Additionally, influencers are a powerful tool in a marketer’s playbook; more than half of Southeast Asians follow influencers on social media, according to Milieu Insight, while a Cube Asia survey indicated that 82% of respondents from SEA felt that their purchasing decisions were being influenced by recommendations from influencers or celebrities.

While influencer content does not always directly translate to conversion, having a product or service promoted by influencers can aid significantly with brand awareness, keeping customers and prospects familiar with your brand. Marketers in SEA will continue to collaborate with influencers in 2024, with micro-influencers likely to be the most popular. Working with micro-influencers is not only less expensive in most cases, but can also facilitate access to tight-knit, engaged, and loyal communities - essential in the age of customer disconnection.

First-party data and social media targeting are key following Google’s third-party cookie phaseout

SEA’s marketers will turn to social media targeting and first-party data to reach their audience in response to Google’s third-party cookie phaseout. While the shift towards prioritising data privacy and the growing volume of related regulations across SEA prompted adjustments in marketing strategies, the impact of

Google's third-party cookie phaseout is anticipated to be particularly significant, with a considerable number of marketing activities traditionally relying on these cookies.

Despite these challenges, marketers in SEA are gearing up for 2024 armed with powerful alternatives: social media targeting and first-party data.

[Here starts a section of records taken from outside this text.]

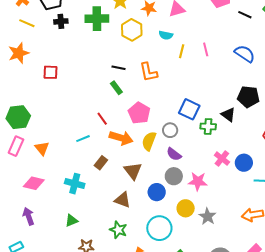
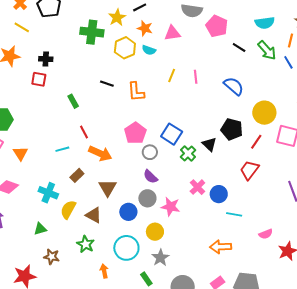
black cross: (61, 21) -> (46, 59), moved
cyan semicircle: (166, 35) -> (149, 50), moved
green rectangle: (116, 88) -> (73, 101), moved
pink pentagon: (139, 113) -> (135, 133), moved
green cross: (208, 126) -> (188, 153), turned 35
yellow semicircle: (149, 141) -> (68, 210), moved
gray star: (207, 216) -> (160, 258), moved

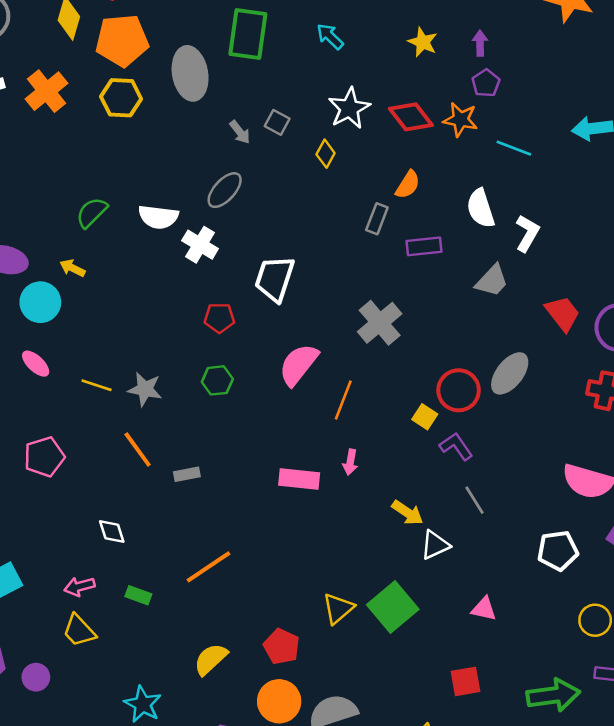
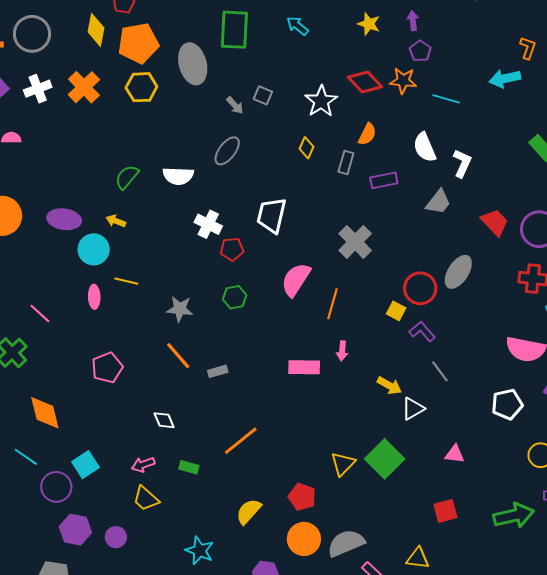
white star: (349, 108) -> (321, 101), moved
yellow diamond: (326, 154) -> (307, 148), moved
white cross: (200, 245) -> (208, 224), moved
pink ellipse: (36, 364) -> (94, 297), turned 50
yellow line: (97, 385) -> (126, 281), moved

Social media platforms provide an invaluable source of user data, enabling marketers to engage their target audience through finely tuned-ad campaigns. This level of hyper-personalisation, driven by these platforms’ inherent targeting capabilities, is set to deliver greater effectiveness compared to the broader approach taken with third-party cookies.

Complemented by AI content development capabilities, first-party data will also enable marketers to create personalised content tailored to their target audience, greatly improving the customer experience, relevance, and potential conversion rates. Marketers will need to ensure they have systems such as Customer Relationship Management tools in place to effectively collect and track first-party customer data in compliance with data privacy regulations and also analyse them for insights that power more personalised outreach and better user experiences.

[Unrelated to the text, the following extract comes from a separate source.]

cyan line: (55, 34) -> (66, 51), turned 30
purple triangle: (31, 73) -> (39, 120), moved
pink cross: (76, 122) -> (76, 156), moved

Overcoming disconnection through a single source of truth

One critical challenge plaguing many marketing teams is disjointed data, hindering collaboration and causing disconnection between marketers and their audiences. Teams often leverage a variety of disparate platforms in their work that don’t integrate well with each other, leading to siloed data and workflows. Over 80% of marketers in Singapore struggle with disconnected data and systems, struggling to access essential data or draw meaningful conclusions. This challenge will inevitably become increasingly prevalent as SEA’s economies digitalise.

Conversely, the rapid adoption of digital products and services in SEA creates an opportunity for marketers to gain deeper insight into their customers with data obtained at each digital touchpoint across the end-to-end customer journey. By integrating data with tools such as Customer Relationship Management (CRM) platforms, marketers can create a single source of truth. This not only fosters seamless collaboration and sales alignment but also unlocks powerful analytics capabilities. Marketers with connected tools and data, especially when augmented by AI capabilities, are more likely to be strongly aligned with their sales team and customers, thereby successfully achieving their marketing goals.

As 2024 progresses, the most successful marketers will be those who possess a deep understanding of customer needs through data-backed insights and strive to solve customer problems at the root, instead of putting a band-aid on it. Moving ahead, keeping pace, or even staying ahead, of industry trends will require incorporating the right technologies into outreach strategies, enabling marketers to effectively target and reach the customers and prospects through their preferred channels in today’s digital-first economy.